Dir. Pascal Laugier
Written by: Pascal Laugier
Starring Jessica Biel, Jodelle Ferland, William B. Davis, twists
So, It turns out I’m the only serious horror fan left on Earth who hasn’t seen MARTYRS. I know, I know, shut up, I know. I’ve been saving it all year (along with RETRIBUTION and HOUSE OF THE DEVIL) to watch this month, but I know pretty much everyone and their uncle Boonmee understands that this turkey is the best horror movie of the last decade, a seminal turning point in horror cinema, a game-changer, etc. I know from reading about it that it’s famous for changing directions a bunch of times and throwing viewers off the trail.
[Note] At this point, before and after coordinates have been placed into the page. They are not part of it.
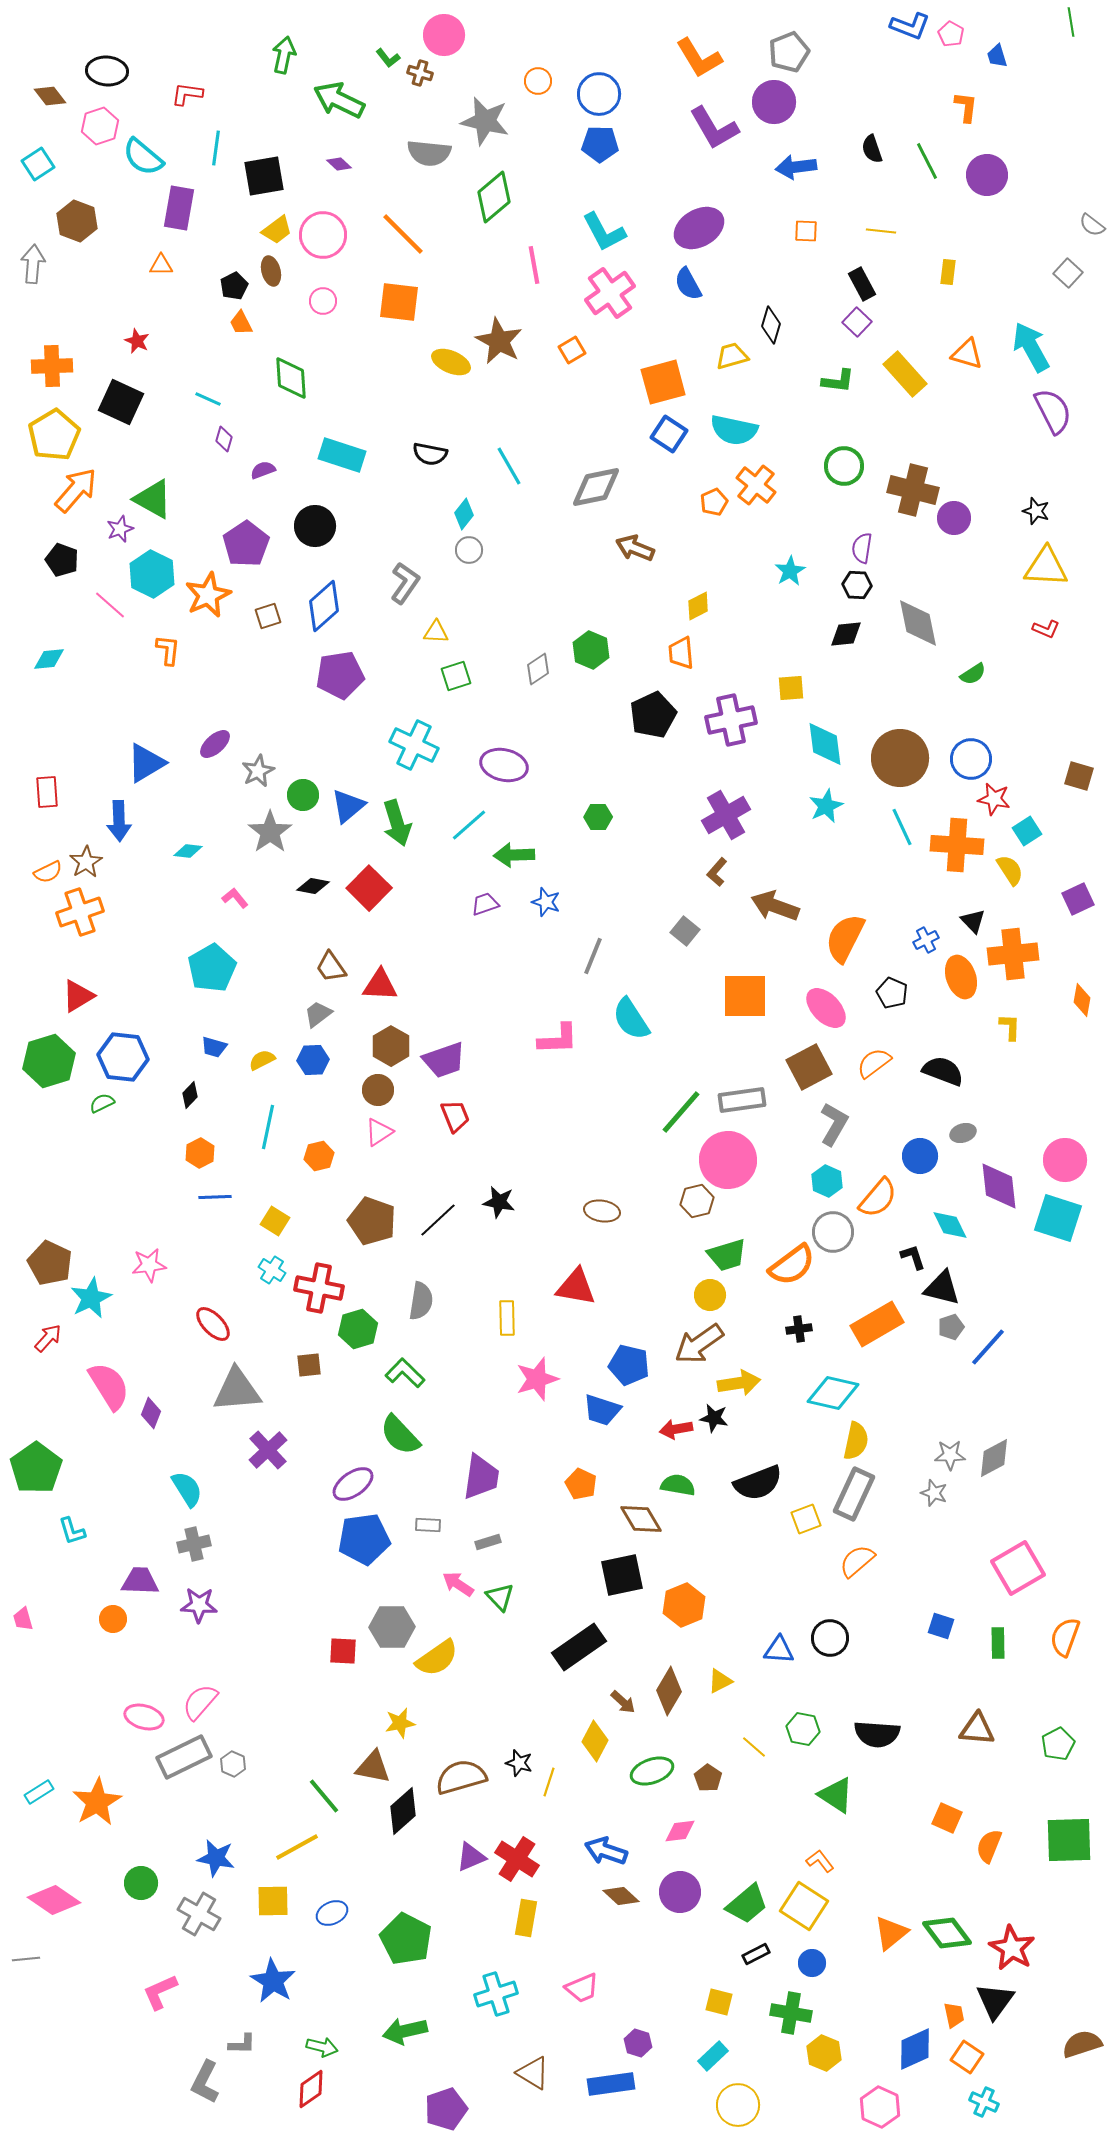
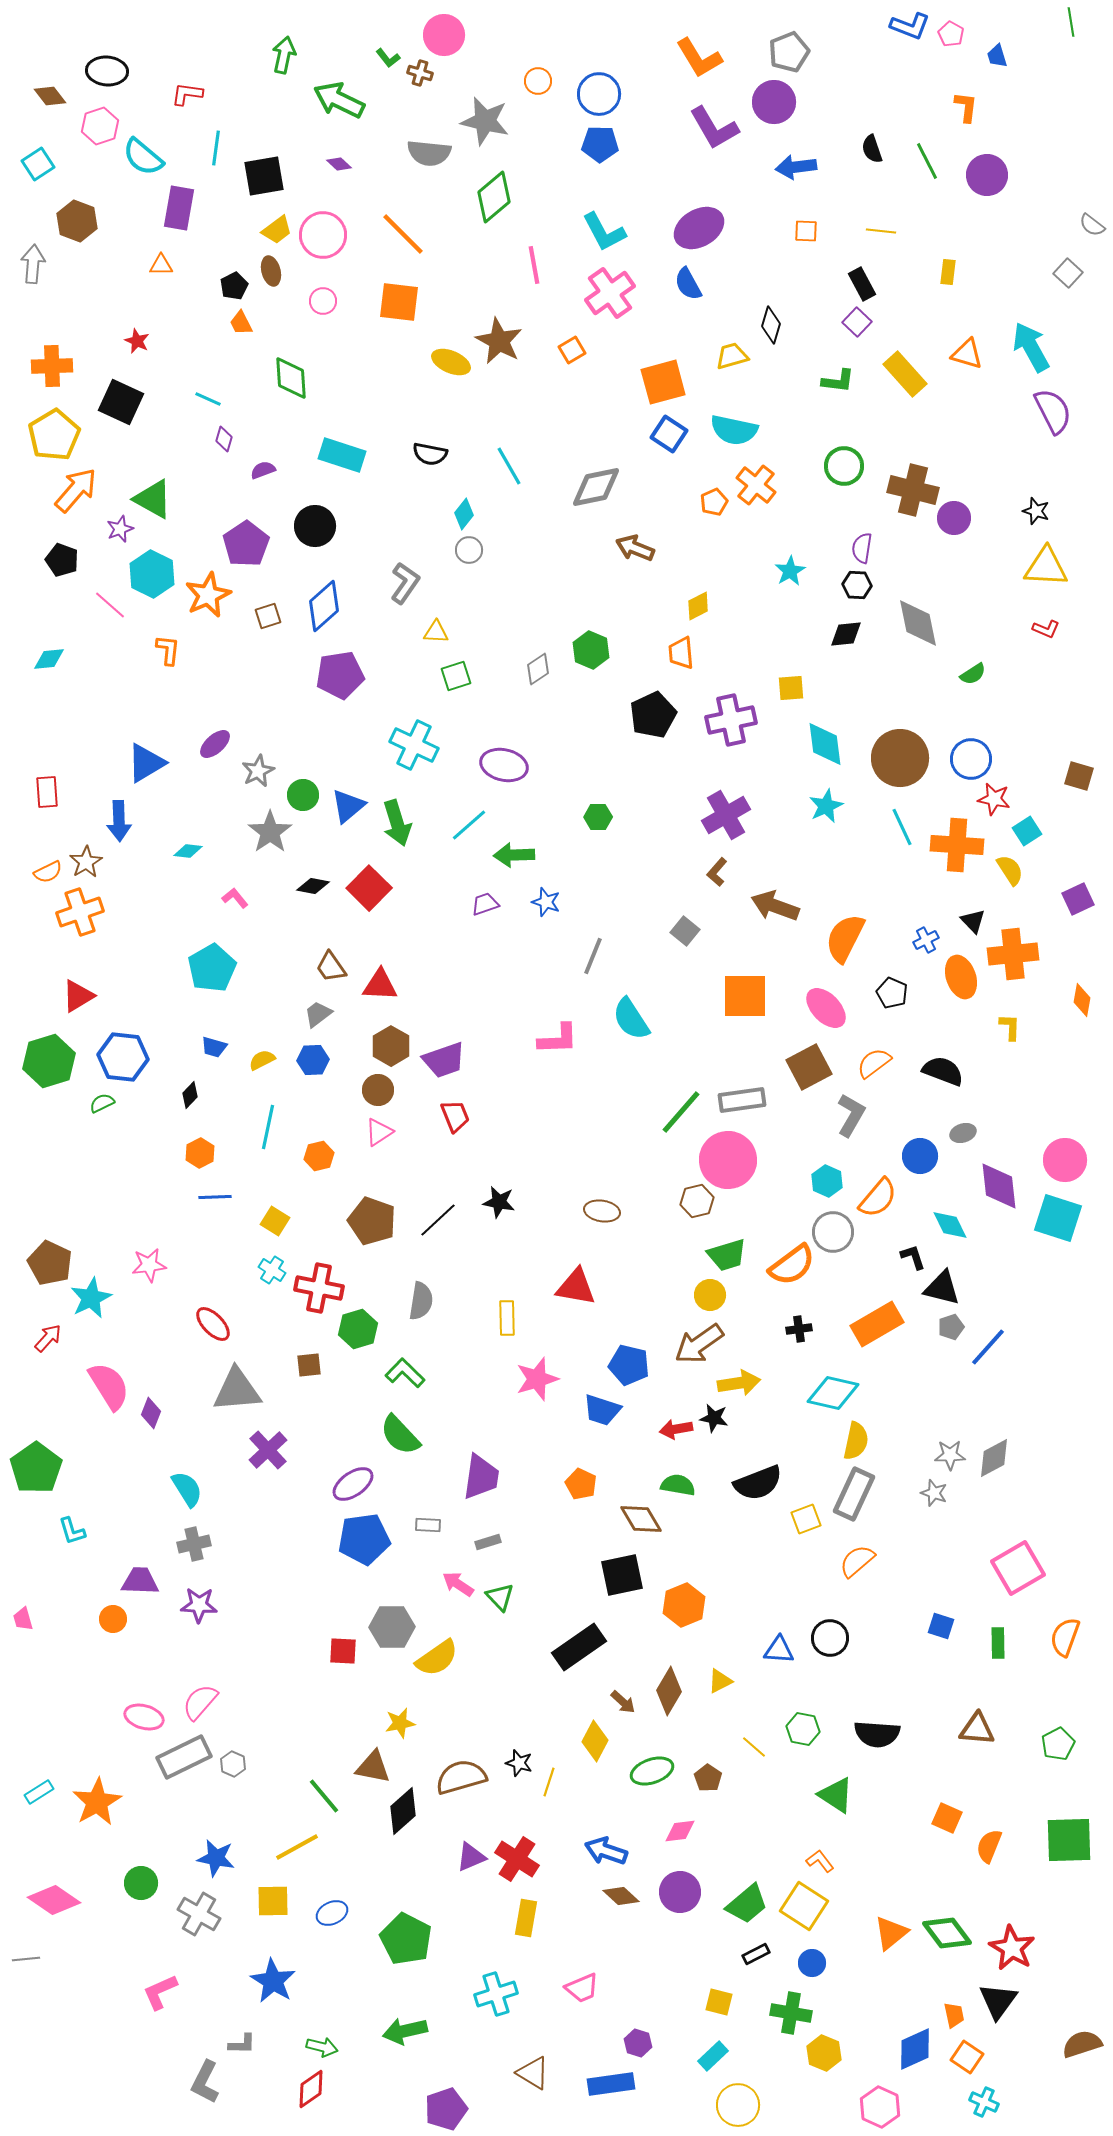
gray L-shape at (834, 1124): moved 17 px right, 9 px up
black triangle at (995, 2001): moved 3 px right
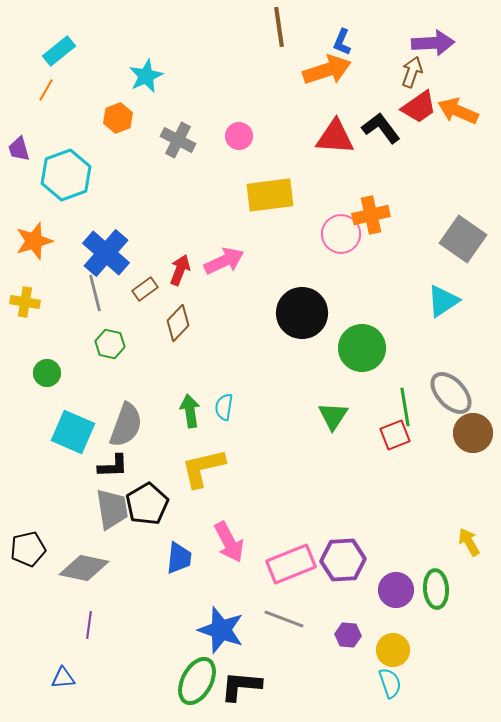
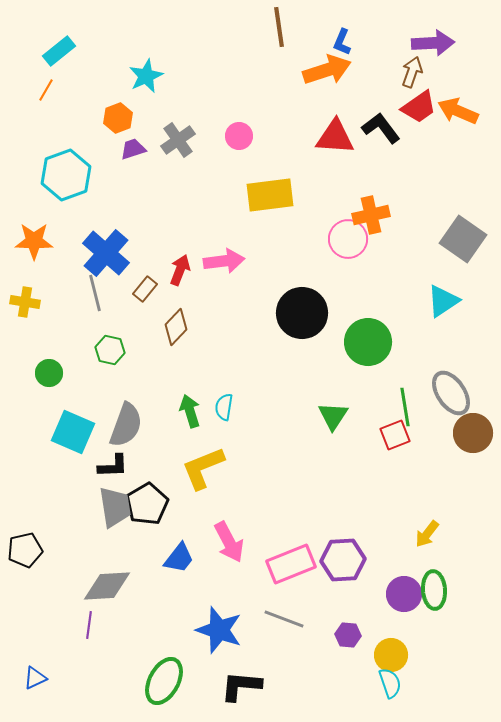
gray cross at (178, 140): rotated 28 degrees clockwise
purple trapezoid at (19, 149): moved 114 px right; rotated 88 degrees clockwise
pink circle at (341, 234): moved 7 px right, 5 px down
orange star at (34, 241): rotated 18 degrees clockwise
pink arrow at (224, 261): rotated 18 degrees clockwise
brown rectangle at (145, 289): rotated 15 degrees counterclockwise
brown diamond at (178, 323): moved 2 px left, 4 px down
green hexagon at (110, 344): moved 6 px down
green circle at (362, 348): moved 6 px right, 6 px up
green circle at (47, 373): moved 2 px right
gray ellipse at (451, 393): rotated 9 degrees clockwise
green arrow at (190, 411): rotated 8 degrees counterclockwise
yellow L-shape at (203, 468): rotated 9 degrees counterclockwise
gray trapezoid at (112, 509): moved 3 px right, 2 px up
yellow arrow at (469, 542): moved 42 px left, 8 px up; rotated 112 degrees counterclockwise
black pentagon at (28, 549): moved 3 px left, 1 px down
blue trapezoid at (179, 558): rotated 32 degrees clockwise
gray diamond at (84, 568): moved 23 px right, 18 px down; rotated 15 degrees counterclockwise
green ellipse at (436, 589): moved 2 px left, 1 px down
purple circle at (396, 590): moved 8 px right, 4 px down
blue star at (221, 630): moved 2 px left
yellow circle at (393, 650): moved 2 px left, 5 px down
blue triangle at (63, 678): moved 28 px left; rotated 20 degrees counterclockwise
green ellipse at (197, 681): moved 33 px left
But guess what, that doesn’t sound so great to me. “Suddenly changing directions” sounds suspiciously like post-modern genre games to me, and frankly, I’ve had it with that. I liked CABIN IN THE WOODS and all, but that was a comedy. Do I really want my horror movies getting all meta-conscious and reminding me that there’s a formula for this type of thing which they’re going to consistently break? I’m sure I’ll like it when I see it, but on paper that sounds tiresome and gimmicky. So I wasn’t necessarily a sure sell on this, director Pascal Laugeir’s follow-up to his wildly successful breakthrough MARTYRS and first American-language film and starring Jessica Biel (who must have believed in this thing, because she also executive produced it), which lets face it, is not exactly a recipe for the best horror movie ever.
But,
sometimes John Boorman, Ennio Morricone, Max Von Sydow, and James Earl
Jones can make a horrible disaster out of a sure thing, and sometimes
some smarmy postmodernist Frenchman can make an English-language film
with Jessica Biel and it’s one of the best God damn films you’ve seen in
awhile, of any genre. It doesn’t happen often, but TALL MAN proves
scientifically that it can indeed happen and that when it does, it’s
fucking sweet. Heck,
they tell you right at the beginning you’re in for a treat with the
badass title sequence, where we see the names of the cast laid out
across the barren landscape from the air as if they’re part of the
scenery. Best credit sequence I’ve seen since INSIDIOUS, and maybe since
PANIC ROOM. A credit sequence that bold is the portent of good things
to come. Fact.
After
the credits, TALL MAN focuses on the isolated, poverty-ridden,
depressing ex-mining community in rural Washington State which has a
little problem with its local children going missing courtesy-- as rumor
would has it-- of the titular mystery Tall Man (it’s so bleak up there
that their sheriff is William B. Davis, ie. Smoking Man from X-Files.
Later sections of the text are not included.